Everyone has their favorite Pepperidge Farm cookies (and the odds are on your side if you guess Milano). And then, of course, there's the Goldfish crackers, those delicious little snacks that have had a place in our lunchboxes and cupboards for decades. Pepperidge Farm is the stuff of special occasions, special moments, and treats like no other, but how much do you really know about the company that made their name on those delicate, elegant, European-style cookies?

Pepperidge Farm is a real place (but it's not on the logo)

Pepperidge Farm really does exist, and technically, there are two. The first one was the patch of land owned by company founder Margaret Fogarty Rudkin and her husband, Henry. In the 1920s, Henry enjoyed major success on Wall Street, and they were able to buy a farm in Fairfield, Connecticut; it's one most of us can only dream of. There was a Tudor-style mansion, a 12-horse stable, 125 acres, and even servants to help them maintain everything. According to the New England Historical Society, the estate got its name from some of the sorghum (or pepperidge) trees on the property. 

That familiar Pepperidge Farm logo doesn't show any of the buildings on the Rudkin's estate, though. The mill on the logo is actually the Wayside Inn Grist Mill in Massachusetts, and it was built by Henry Ford. By 1952, it was employed by Pepperidge Farm, shipped out 48 tons of whole wheat flour each month, and became the image of the company. It's still open, still grinds flour, and you can visit it and Longfellow's Wayside Inn.

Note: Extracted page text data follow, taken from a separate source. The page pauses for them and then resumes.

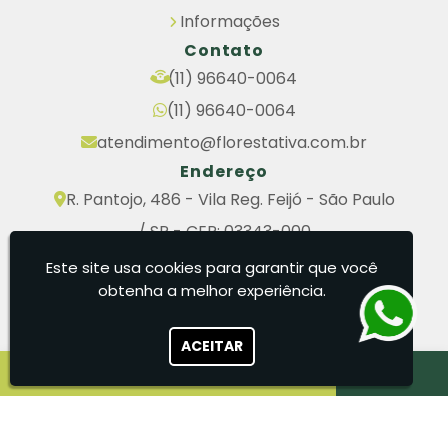
Informações
Contato
(11) 96640-0064
(11) 96640-0064
atendimento@florestativa.com.br
Endereço
R. Pantojo, 486 - Vila Reg. Feijó - São Paulo
/ SP - CEP: 03343-000
Segunda à Sexta: 07:30h - 17:30h
Este site usa cookies para garantir que você
obtenha a melhor experiência.
FlorestAtiva - Soluções Personalizadas para um
Futuro Sustentável
ACEITAR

The company was founded because of allergies

The Rudkins married in 1923, but their bliss was short-lived — and the New England Historical Society says it ended not only with the 1929 stock market crash, but with a polo accident that left Henry unable to work for months. They sold most of their prized possessions, but kept Pepperidge Farm, and were also faced with feeding their three sons.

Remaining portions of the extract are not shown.